**Brief:** Produce a verbatim copy of the entries listed below.

**Items listed in a dataset:**

----

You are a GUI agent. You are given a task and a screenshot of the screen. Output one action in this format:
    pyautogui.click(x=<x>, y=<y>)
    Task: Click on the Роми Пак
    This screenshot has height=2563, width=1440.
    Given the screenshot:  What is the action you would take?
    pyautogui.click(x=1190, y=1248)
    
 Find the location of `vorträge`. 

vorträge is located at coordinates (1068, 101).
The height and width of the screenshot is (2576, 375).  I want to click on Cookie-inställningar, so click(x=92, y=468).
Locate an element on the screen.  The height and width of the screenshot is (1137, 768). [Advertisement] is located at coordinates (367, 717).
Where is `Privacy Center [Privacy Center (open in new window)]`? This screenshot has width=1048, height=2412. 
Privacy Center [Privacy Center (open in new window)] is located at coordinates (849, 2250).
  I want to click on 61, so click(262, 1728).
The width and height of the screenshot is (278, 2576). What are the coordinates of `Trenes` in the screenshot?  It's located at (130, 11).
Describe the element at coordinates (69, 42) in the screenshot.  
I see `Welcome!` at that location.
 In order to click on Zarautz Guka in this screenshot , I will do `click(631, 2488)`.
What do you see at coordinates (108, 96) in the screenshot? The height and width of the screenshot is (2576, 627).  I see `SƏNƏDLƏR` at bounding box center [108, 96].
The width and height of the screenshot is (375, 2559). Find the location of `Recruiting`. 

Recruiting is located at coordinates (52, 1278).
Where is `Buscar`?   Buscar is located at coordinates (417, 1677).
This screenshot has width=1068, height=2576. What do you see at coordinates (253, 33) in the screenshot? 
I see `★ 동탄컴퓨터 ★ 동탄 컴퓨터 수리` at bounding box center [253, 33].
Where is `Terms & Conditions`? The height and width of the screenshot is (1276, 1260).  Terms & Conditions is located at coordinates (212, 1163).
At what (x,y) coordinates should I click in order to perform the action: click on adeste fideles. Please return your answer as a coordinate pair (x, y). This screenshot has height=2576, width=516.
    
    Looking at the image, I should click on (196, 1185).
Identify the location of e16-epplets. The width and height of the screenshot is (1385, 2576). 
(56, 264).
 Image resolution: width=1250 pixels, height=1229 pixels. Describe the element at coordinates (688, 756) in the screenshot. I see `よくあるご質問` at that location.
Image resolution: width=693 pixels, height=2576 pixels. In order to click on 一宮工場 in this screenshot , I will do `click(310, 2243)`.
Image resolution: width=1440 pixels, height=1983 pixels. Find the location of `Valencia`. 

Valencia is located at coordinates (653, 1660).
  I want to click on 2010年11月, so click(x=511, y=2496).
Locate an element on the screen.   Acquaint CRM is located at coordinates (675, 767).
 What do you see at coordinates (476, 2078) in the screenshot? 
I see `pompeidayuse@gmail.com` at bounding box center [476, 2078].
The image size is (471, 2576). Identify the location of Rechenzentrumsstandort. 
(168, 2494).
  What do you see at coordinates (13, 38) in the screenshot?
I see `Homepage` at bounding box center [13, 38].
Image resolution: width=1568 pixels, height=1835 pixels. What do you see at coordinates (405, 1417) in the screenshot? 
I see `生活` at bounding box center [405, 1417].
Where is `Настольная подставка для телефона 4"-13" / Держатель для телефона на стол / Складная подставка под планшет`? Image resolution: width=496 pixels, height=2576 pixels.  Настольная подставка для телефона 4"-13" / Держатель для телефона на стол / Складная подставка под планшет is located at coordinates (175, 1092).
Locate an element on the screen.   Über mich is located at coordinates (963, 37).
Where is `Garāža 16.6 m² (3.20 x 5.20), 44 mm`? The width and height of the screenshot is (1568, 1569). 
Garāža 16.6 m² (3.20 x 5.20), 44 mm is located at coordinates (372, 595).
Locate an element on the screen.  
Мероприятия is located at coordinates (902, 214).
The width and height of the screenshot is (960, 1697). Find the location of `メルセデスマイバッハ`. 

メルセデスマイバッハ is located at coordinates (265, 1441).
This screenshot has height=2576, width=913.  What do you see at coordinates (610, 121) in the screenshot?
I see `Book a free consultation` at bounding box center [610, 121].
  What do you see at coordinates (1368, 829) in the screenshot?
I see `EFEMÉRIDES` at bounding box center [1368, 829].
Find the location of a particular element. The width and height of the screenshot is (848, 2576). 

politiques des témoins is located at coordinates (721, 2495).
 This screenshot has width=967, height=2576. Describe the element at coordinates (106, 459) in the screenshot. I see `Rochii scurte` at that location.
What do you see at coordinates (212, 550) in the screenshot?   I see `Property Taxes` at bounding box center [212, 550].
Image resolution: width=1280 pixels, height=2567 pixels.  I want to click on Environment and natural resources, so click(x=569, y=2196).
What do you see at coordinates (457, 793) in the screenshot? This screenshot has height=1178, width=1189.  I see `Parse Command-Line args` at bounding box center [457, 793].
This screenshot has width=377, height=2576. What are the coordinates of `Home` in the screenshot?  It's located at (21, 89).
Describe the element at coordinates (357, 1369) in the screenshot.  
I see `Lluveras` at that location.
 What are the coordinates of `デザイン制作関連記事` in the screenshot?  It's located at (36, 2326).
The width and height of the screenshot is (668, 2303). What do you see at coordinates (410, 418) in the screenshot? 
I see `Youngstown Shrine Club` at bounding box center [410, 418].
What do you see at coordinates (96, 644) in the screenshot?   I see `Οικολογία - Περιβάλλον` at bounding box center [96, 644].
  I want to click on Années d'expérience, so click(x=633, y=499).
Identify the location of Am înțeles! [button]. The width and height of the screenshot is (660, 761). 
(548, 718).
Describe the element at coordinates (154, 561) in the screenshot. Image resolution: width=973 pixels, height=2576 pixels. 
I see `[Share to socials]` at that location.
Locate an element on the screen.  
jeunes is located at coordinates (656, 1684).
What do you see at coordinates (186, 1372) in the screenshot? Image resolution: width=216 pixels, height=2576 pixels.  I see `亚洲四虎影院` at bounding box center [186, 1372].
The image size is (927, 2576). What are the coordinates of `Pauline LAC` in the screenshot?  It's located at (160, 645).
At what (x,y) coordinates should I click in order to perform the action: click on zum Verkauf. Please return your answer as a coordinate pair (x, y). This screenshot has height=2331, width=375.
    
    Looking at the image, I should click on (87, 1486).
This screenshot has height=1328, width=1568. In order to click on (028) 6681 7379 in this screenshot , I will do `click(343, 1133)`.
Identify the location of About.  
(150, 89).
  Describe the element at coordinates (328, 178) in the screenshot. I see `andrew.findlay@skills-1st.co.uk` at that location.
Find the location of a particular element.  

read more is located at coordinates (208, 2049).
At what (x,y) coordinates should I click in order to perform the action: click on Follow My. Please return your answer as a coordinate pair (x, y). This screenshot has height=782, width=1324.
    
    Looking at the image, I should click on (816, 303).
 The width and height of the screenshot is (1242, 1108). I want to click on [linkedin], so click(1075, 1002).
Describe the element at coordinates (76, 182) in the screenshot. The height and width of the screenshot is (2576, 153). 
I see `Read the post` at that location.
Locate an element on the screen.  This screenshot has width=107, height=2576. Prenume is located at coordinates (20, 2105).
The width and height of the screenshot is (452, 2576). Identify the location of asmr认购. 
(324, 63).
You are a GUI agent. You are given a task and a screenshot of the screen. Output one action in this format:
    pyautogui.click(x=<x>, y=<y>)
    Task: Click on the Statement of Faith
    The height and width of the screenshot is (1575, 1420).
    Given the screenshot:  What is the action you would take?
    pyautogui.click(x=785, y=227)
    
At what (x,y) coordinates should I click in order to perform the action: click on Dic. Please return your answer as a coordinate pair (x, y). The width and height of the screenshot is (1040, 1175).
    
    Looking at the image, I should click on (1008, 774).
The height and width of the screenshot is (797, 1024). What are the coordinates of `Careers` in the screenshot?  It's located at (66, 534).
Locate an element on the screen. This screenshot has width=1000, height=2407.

----

**Answer box:**
You are a GUI agent. You are given a task and a screenshot of the screen. Output one action in this format:
    pyautogui.click(x=<x>, y=<y>)
    Task: Click on the Роми Пак
    This screenshot has height=2563, width=1440.
    Given the screenshot:  What is the action you would take?
    pyautogui.click(x=1190, y=1248)
    
 Find the location of `vorträge`. 

vorträge is located at coordinates (1068, 101).
The height and width of the screenshot is (2576, 375).  I want to click on Cookie-inställningar, so click(x=92, y=468).
Locate an element on the screen.  The height and width of the screenshot is (1137, 768). [Advertisement] is located at coordinates (367, 717).
Where is `Privacy Center [Privacy Center (open in new window)]`? This screenshot has width=1048, height=2412. 
Privacy Center [Privacy Center (open in new window)] is located at coordinates (849, 2250).
  I want to click on 61, so click(262, 1728).
The width and height of the screenshot is (278, 2576). What are the coordinates of `Trenes` in the screenshot?  It's located at (130, 11).
Describe the element at coordinates (69, 42) in the screenshot.  
I see `Welcome!` at that location.
 In order to click on Zarautz Guka in this screenshot , I will do `click(631, 2488)`.
What do you see at coordinates (108, 96) in the screenshot? The height and width of the screenshot is (2576, 627).  I see `SƏNƏDLƏR` at bounding box center [108, 96].
The width and height of the screenshot is (375, 2559). Find the location of `Recruiting`. 

Recruiting is located at coordinates (52, 1278).
Where is `Buscar`?   Buscar is located at coordinates (417, 1677).
This screenshot has width=1068, height=2576. What do you see at coordinates (253, 33) in the screenshot? 
I see `★ 동탄컴퓨터 ★ 동탄 컴퓨터 수리` at bounding box center [253, 33].
Where is `Terms & Conditions`? The height and width of the screenshot is (1276, 1260).  Terms & Conditions is located at coordinates (212, 1163).
At what (x,y) coordinates should I click in order to perform the action: click on adeste fideles. Please return your answer as a coordinate pair (x, y). This screenshot has height=2576, width=516.
    
    Looking at the image, I should click on (196, 1185).
Identify the location of e16-epplets. The width and height of the screenshot is (1385, 2576). 
(56, 264).
 Image resolution: width=1250 pixels, height=1229 pixels. Describe the element at coordinates (688, 756) in the screenshot. I see `よくあるご質問` at that location.
Image resolution: width=693 pixels, height=2576 pixels. In order to click on 一宮工場 in this screenshot , I will do `click(310, 2243)`.
Image resolution: width=1440 pixels, height=1983 pixels. Find the location of `Valencia`. 

Valencia is located at coordinates (653, 1660).
  I want to click on 2010年11月, so click(x=511, y=2496).
Locate an element on the screen.   Acquaint CRM is located at coordinates (675, 767).
 What do you see at coordinates (476, 2078) in the screenshot? 
I see `pompeidayuse@gmail.com` at bounding box center [476, 2078].
The image size is (471, 2576). Identify the location of Rechenzentrumsstandort. 
(168, 2494).
  What do you see at coordinates (13, 38) in the screenshot?
I see `Homepage` at bounding box center [13, 38].
Image resolution: width=1568 pixels, height=1835 pixels. What do you see at coordinates (405, 1417) in the screenshot? 
I see `生活` at bounding box center [405, 1417].
Where is `Настольная подставка для телефона 4"-13" / Держатель для телефона на стол / Складная подставка под планшет`? Image resolution: width=496 pixels, height=2576 pixels.  Настольная подставка для телефона 4"-13" / Держатель для телефона на стол / Складная подставка под планшет is located at coordinates (175, 1092).
Locate an element on the screen.   Über mich is located at coordinates (963, 37).
Where is `Garāža 16.6 m² (3.20 x 5.20), 44 mm`? The width and height of the screenshot is (1568, 1569). 
Garāža 16.6 m² (3.20 x 5.20), 44 mm is located at coordinates (372, 595).
Locate an element on the screen.  
Мероприятия is located at coordinates (902, 214).
The width and height of the screenshot is (960, 1697). Find the location of `メルセデスマイバッハ`. 

メルセデスマイバッハ is located at coordinates (265, 1441).
This screenshot has height=2576, width=913.  What do you see at coordinates (610, 121) in the screenshot?
I see `Book a free consultation` at bounding box center [610, 121].
  What do you see at coordinates (1368, 829) in the screenshot?
I see `EFEMÉRIDES` at bounding box center [1368, 829].
Find the location of a particular element. The width and height of the screenshot is (848, 2576). 

politiques des témoins is located at coordinates (721, 2495).
 This screenshot has width=967, height=2576. Describe the element at coordinates (106, 459) in the screenshot. I see `Rochii scurte` at that location.
What do you see at coordinates (212, 550) in the screenshot?   I see `Property Taxes` at bounding box center [212, 550].
Image resolution: width=1280 pixels, height=2567 pixels.  I want to click on Environment and natural resources, so click(x=569, y=2196).
What do you see at coordinates (457, 793) in the screenshot? This screenshot has height=1178, width=1189.  I see `Parse Command-Line args` at bounding box center [457, 793].
This screenshot has width=377, height=2576. What are the coordinates of `Home` in the screenshot?  It's located at (21, 89).
Describe the element at coordinates (357, 1369) in the screenshot.  
I see `Lluveras` at that location.
 What are the coordinates of `デザイン制作関連記事` in the screenshot?  It's located at (36, 2326).
The width and height of the screenshot is (668, 2303). What do you see at coordinates (410, 418) in the screenshot? 
I see `Youngstown Shrine Club` at bounding box center [410, 418].
What do you see at coordinates (96, 644) in the screenshot?   I see `Οικολογία - Περιβάλλον` at bounding box center [96, 644].
  I want to click on Années d'expérience, so click(x=633, y=499).
Identify the location of Am înțeles! [button]. The width and height of the screenshot is (660, 761). 
(548, 718).
Describe the element at coordinates (154, 561) in the screenshot. Image resolution: width=973 pixels, height=2576 pixels. 
I see `[Share to socials]` at that location.
Locate an element on the screen.  
jeunes is located at coordinates (656, 1684).
What do you see at coordinates (186, 1372) in the screenshot? Image resolution: width=216 pixels, height=2576 pixels.  I see `亚洲四虎影院` at bounding box center [186, 1372].
The image size is (927, 2576). What are the coordinates of `Pauline LAC` in the screenshot?  It's located at (160, 645).
At what (x,y) coordinates should I click in order to perform the action: click on zum Verkauf. Please return your answer as a coordinate pair (x, y). This screenshot has height=2331, width=375.
    
    Looking at the image, I should click on (87, 1486).
This screenshot has height=1328, width=1568. In order to click on (028) 6681 7379 in this screenshot , I will do `click(343, 1133)`.
Identify the location of About.  
(150, 89).
  Describe the element at coordinates (328, 178) in the screenshot. I see `andrew.findlay@skills-1st.co.uk` at that location.
Find the location of a particular element.  

read more is located at coordinates (208, 2049).
At what (x,y) coordinates should I click in order to perform the action: click on Follow My. Please return your answer as a coordinate pair (x, y). This screenshot has height=782, width=1324.
    
    Looking at the image, I should click on (816, 303).
 The width and height of the screenshot is (1242, 1108). I want to click on [linkedin], so click(1075, 1002).
Describe the element at coordinates (76, 182) in the screenshot. The height and width of the screenshot is (2576, 153). 
I see `Read the post` at that location.
Locate an element on the screen.  This screenshot has width=107, height=2576. Prenume is located at coordinates (20, 2105).
The width and height of the screenshot is (452, 2576). Identify the location of asmr认购. 
(324, 63).
You are a GUI agent. You are given a task and a screenshot of the screen. Output one action in this format:
    pyautogui.click(x=<x>, y=<y>)
    Task: Click on the Statement of Faith
    The height and width of the screenshot is (1575, 1420).
    Given the screenshot:  What is the action you would take?
    pyautogui.click(x=785, y=227)
    
At what (x,y) coordinates should I click in order to perform the action: click on Dic. Please return your answer as a coordinate pair (x, y). The width and height of the screenshot is (1040, 1175).
    
    Looking at the image, I should click on (1008, 774).
The height and width of the screenshot is (797, 1024). What are the coordinates of `Careers` in the screenshot?  It's located at (66, 534).
Locate an element on the screen. This screenshot has width=1000, height=2407.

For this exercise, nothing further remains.